Effect of Propranolol on Hyphae Formation Signal in Candida albicans

• Published in: Biological & Pharmaceutical Bulletin Vol. 32; no. 1; pp. 129 - 131
• Main Authors: Ueno, Yukihiro, Maruyama, Naoko, Kanno, Mika, Watanabe, Toshihiko, Ogasawara, Ayako, Mikami, Takeshi, Matsumoto, Tatsuji
• Format: Journal Article
• Language: English; Japanese
• Published: Japan The Pharmaceutical Society of Japan 01.01.2009; Pharmaceutical Society of Japan; Japan Science and Technology Agency
• Subjects: Adrenergic beta-Antagonists - pharmacology; agglutinin like sequence 3; agglutinin like sequence 8; Candida albicans; Candida albicans - drug effects; EFG1; Fungal Proteins - genetics; Fungal Proteins - metabolism; Gene Expression Regulation, Fungal - drug effects; Hyphae - drug effects; Hyphae - physiology; propranolol; Propranolol - pharmacology; RNA, Messenger - metabolism; Signal Transduction - drug effects; Time Factors
• ISSN: 0918-6158; 1347-5215
• DOI: 10.1248/bpb.32.129

Candida albicans (C. albicans) is known as an opportunistic pathogen that changes from a yeast form to a hyphae form in response to various outside environmental signals.

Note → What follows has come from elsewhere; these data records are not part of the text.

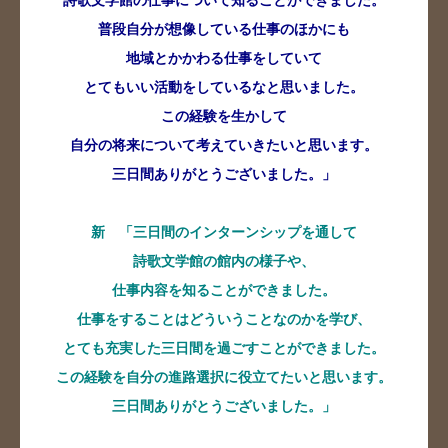
詩歌文学館の仕事について知ることができました。
普段自分が想像している仕事のほかにも
地域とかかわる仕事をしていて
とてもいい活動をしているなと思いました。
この経験を生かして
自分の将来について考えていきたいと思います。
三日間ありがとうございました。」
新 「三日間のインターンシップを通して
詩歌文学館の館内の様子や、
仕事内容を知ることができました。
仕事をすることはどういうことなのかを学び、
とても充実した三日間を過ごすことができました。
この経験を自分の進路選択に役立てたいと思います。
三日間ありがとうございました。」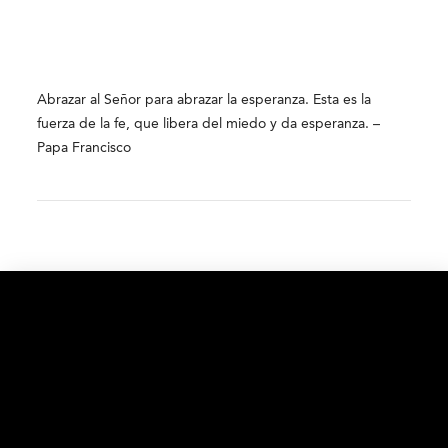
Abrazar al Señor para abrazar la esperanza. Esta es la
fuerza de la fe, que libera del miedo y da esperanza. –
Papa Francisco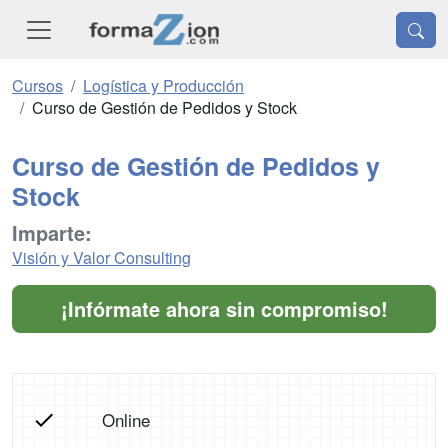
Cursos
Logística y Producción
Curso de Gestión de Pedidos y Stock
Curso de Gestión de Pedidos y
Stock
Imparte:
Visión y Valor Consulting
¡Infórmate ahora sin compromiso!
Online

The addition of propranolol inhibited hyphae formation of C. albicans. Propranolol inhibited the expression of agglutinin like sequence 3 (ALS3) and ALS8mRNA, which are regulated by the cAMP-EFG1 pathway in C. albicans. Propranolol did not affect the expression of CST20, HST7 or CPH1mRNA, which are components of the mitogen-activated protein (MAP) kinase cascade in C. albicans. The expression of CYR1mRNA, which encodes adenylate cyclase of C. albicans, was not affected by propranolol. These findings indicated that the interruption of hyphae formation by propranolol is caused by inhibition of the cAMP-EFG1 pathway, but not effects on the MAP kinase cascade.